*** Block opens ***
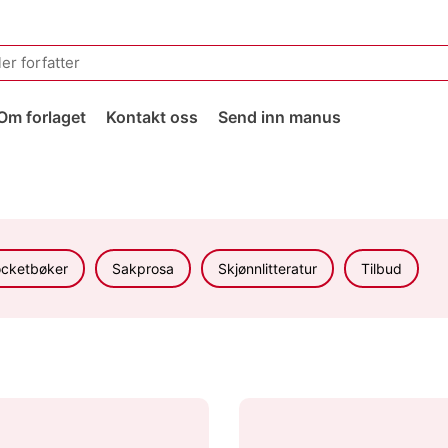
Om forlaget
Kontakt oss
Send inn manus
cketbøker
Sakprosa
Skjønnlitteratur
Tilbud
*** Block closes ***
> **EXERCISE GOAL**: Return every entry above exactly. Pictures stay out.

> **RESPONSE TO THE EXERCISE**:
Om forlaget
Kontakt oss
Send inn manus
cketbøker
Sakprosa
Skjønnlitteratur
Tilbud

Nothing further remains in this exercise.